[Opening EXERCISE INPUTS section]

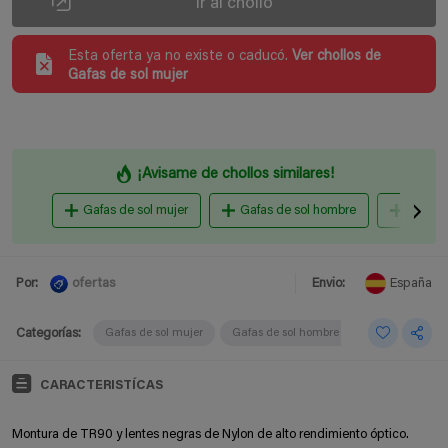
Ir al chollo
Esta oferta ya no existe o caducó.
Ver chollos de
Gafas de sol mujer
¡Avisame de chollos similares!
Gafas de sol mujer
Gafas de sol hombre
unisex 
ofertas
Por:
Envio:
España
Categorías:
Gafas de sol mujer
Gafas de sol hombre
CARACTERISTÍCAS
Montura de TR90 y lentes negras de Nylon de alto rendimiento óptico.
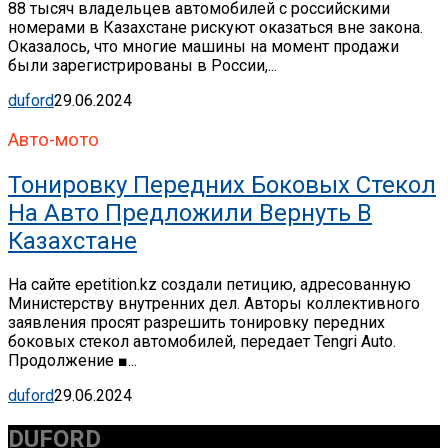
88 тысяч владельцев автомобилей с российскими
номерами в Казахстане рискуют оказаться вне закона.
Оказалось, что многие машины на момент продажи
были зарегистрированы в России,...
duford
29.06.2024
Авто-мото
Тонировку Передних Боковых Стекол
На Авто Предложили Вернуть В
Казахстане
На сайте epetition.kz создали петицию, адресованную
Министерству внутренних дел. Авторы коллективного
заявления просят разрешить тонировку передних
боковых стекол автомобилей, передает Tengri Auto.
Продолжение ■...
duford
29.06.2024
DUFORD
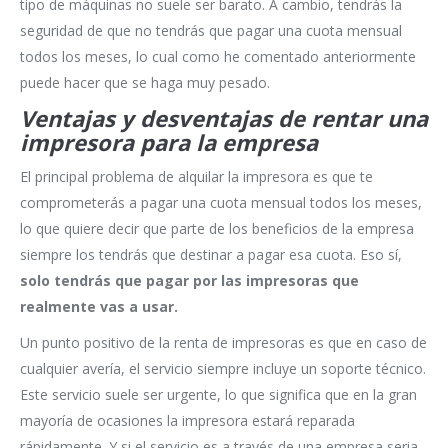
tipo de máquinas no suele ser barato. A cambio, tendrás la
seguridad de que no tendrás que pagar una cuota mensual
todos los meses, lo cual como he comentado anteriormente
puede hacer que se haga muy pesado.
Ventajas y desventajas de rentar una
impresora para la empresa
El principal problema de alquilar la impresora es que te
comprometerás a pagar una cuota mensual todos los meses,
lo que quiere decir que parte de los beneficios de la empresa
siempre los tendrás que destinar a pagar esa cuota. Eso sí,
solo tendrás que pagar por las impresoras que
realmente vas a usar.
Un punto positivo de la renta de impresoras es que en caso de
cualquier avería, el servicio siempre incluye un soporte técnico.
Este servicio suele ser urgente, lo que significa que en la gran
mayoría de ocasiones la impresora estará reparada
rápidamente. Y si el servicio es a través de una empresa seria,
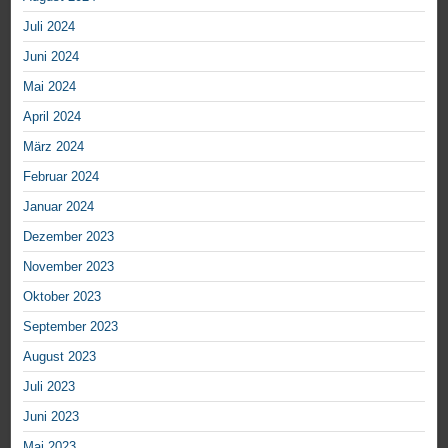
Juli 2024
Juni 2024
Mai 2024
April 2024
März 2024
Februar 2024
Januar 2024
Dezember 2023
November 2023
Oktober 2023
September 2023
August 2023
Juli 2023
Juni 2023
Mai 2023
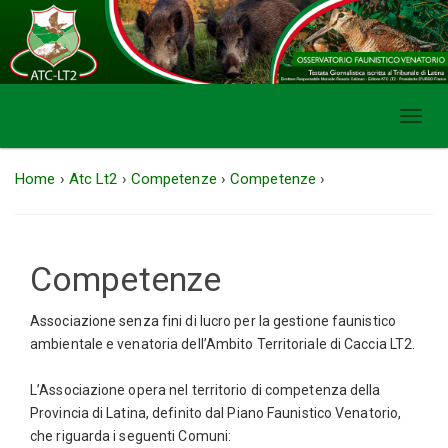
Toggl
navig
Home
›
Atc Lt2
›
Competenze
›
Competenze
›
Competenze
Associazione senza fini di lucro per la gestione faunistico
ambientale e venatoria dell’Ambito Territoriale di Caccia LT2.
L’Associazione opera nel territorio di competenza della
Provincia di Latina, definito dal Piano Faunistico Venatorio,
che riguarda i seguenti Comuni:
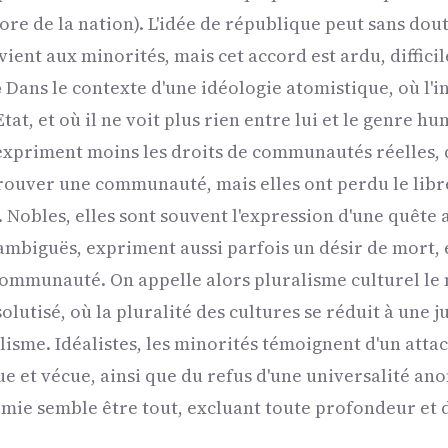
core de la nation). L'idée de république peut sans dou
vient aux minorités, mais cet accord est ardu, difficil
é
Dans le contexte d'une idéologie atomistique, où l'i
, et où il ne voit plus rien entre lui et le genre hu
expriment moins les droits de communautés réelles, q
rouver une communauté, mais elles ont perdu le libr
s. Nobles, elles sont souvent l'expression d'une quête
 ambiguës, expriment aussi parfois un désir de mort, 
 communauté. On appelle alors pluralisme culturel l
olutisé, où la pluralité des cultures se réduit à une 
hilisme. Idéalistes, les minorités témoignent d'un att
e et vécue, ainsi que du refus d'une universalité an
omie semble être tout, excluant toute profondeur et 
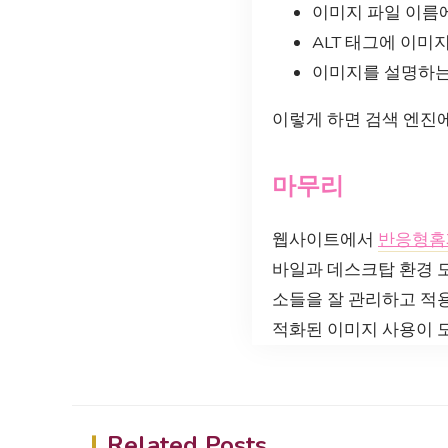
이미지 파일 이름
ALT 태그에 이미
이미지를 설명하는
이렇게 하면 검색 엔진에
마무리
웹사이트에서
반응형홈
바일과 데스크탑 환경 모
소들을 잘 관리하고 적
적화된 이미지 사용이 
Related Posts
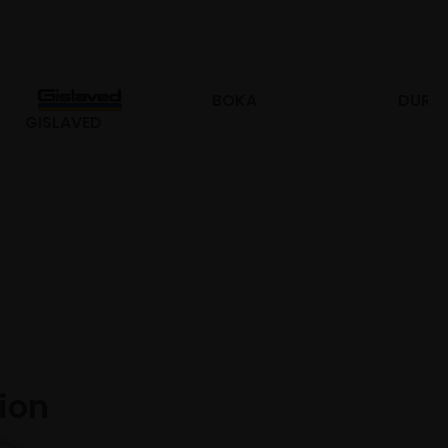
BOKA
DURO
tion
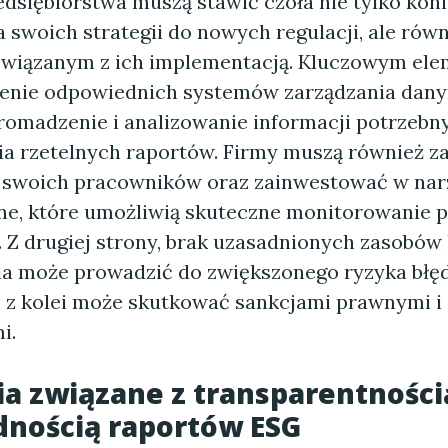
edsiębiorstwa muszą stawić czoła nie tylko kon
 swoich strategii do nowych regulacji, ale równ
wiązanym z ich implementacją. Kluczowym el
enie odpowiednich systemów zarządzania dany
romadzenie i analizowanie informacji potrzebn
a rzetelnych raportów. Firmy muszą również z
a swoich pracowników oraz zainwestować w nar
ne, które umożliwią skuteczne monitorowanie 
. Z drugiej strony, brak uzasadnionych zasobów 
a może prowadzić do zwiększonego ryzyka bł
o z kolei może skutkować sankcjami prawnymi i
i.
 związane z transparentnością
dnością raportów ESG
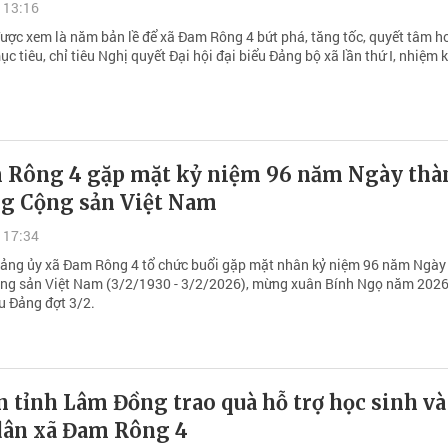
 13:16
ợc xem là năm bản lề để xã Đam Rông 4 bứt phá, tăng tốc, quyết tâm h
c tiêu, chỉ tiêu Nghị quyết Đại hội đại biểu Đảng bộ xã lần thứ I, nhiệm 
 Rông 4 gặp mặt kỷ niệm 96 năm Ngày thà
ng Cộng sản Việt Nam
 17:34
Đảng ủy xã Đam Rông 4 tổ chức buổi gặp mặt nhân kỷ niệm 96 năm Ngày
ng sản Việt Nam (3/2/1930 - 3/2/2026), mừng xuân Bính Ngọ năm 2026
u Đảng đợt 3/2.
 tỉnh Lâm Đồng trao quà hỗ trợ học sinh và
dân xã Đam Rông 4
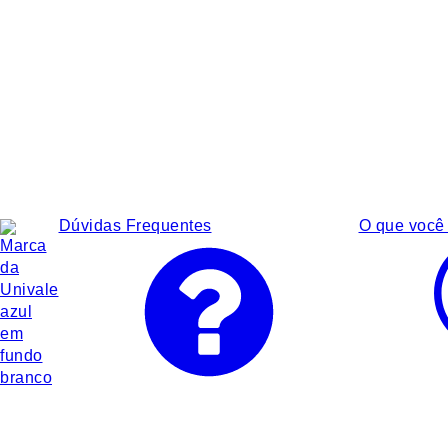
Dúvidas Frequentes
O que você 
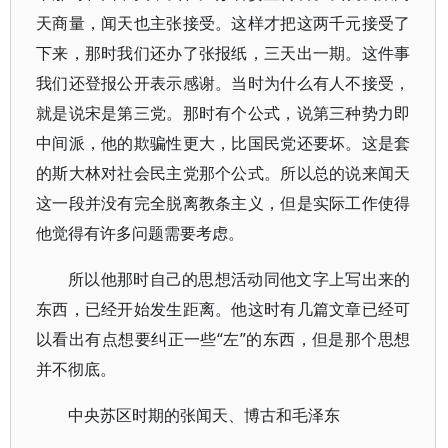
天商量，闻天也主张接受。这样才把这两千元接受了
下来，那时我们还办了张报纸，三天出一期。这件事
我们还登报公开表示感谢。当时为什么有人不接受，
就是说宋是第三党。那时有个公式，说第三种势力即
中间派，他的欺骗性更大，比国民党还要坏。这是套
的斯大林对社会民主党那个公式。所以总的说来闻天
这一段并没有完全脱离教条主义，但是实际工作使得
他觉得有许多问题需要考虑。
所以他那时自己的思想活动同他文字上写出来的
东西，已经开始发生距离。他这时有几篇文章已经可
以看出有点想要纠正一些“左”的东西，但是那个思想
并不彻底。
中央苏区时期的张闻天、博古和毛泽东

[Closing EXERCISE INPUTS section]

| DESCRIPTION OF THE TASK |
Out of the data above, return each line where the word "Ngày" can be found.

| TASK SOLUTION |
 Rông 4 gặp mặt kỷ niệm 96 năm Ngày thà
Đảng ủy xã Đam Rông 4 tổ chức buổi gặp mặt nhân kỷ niệm 96 năm Ngày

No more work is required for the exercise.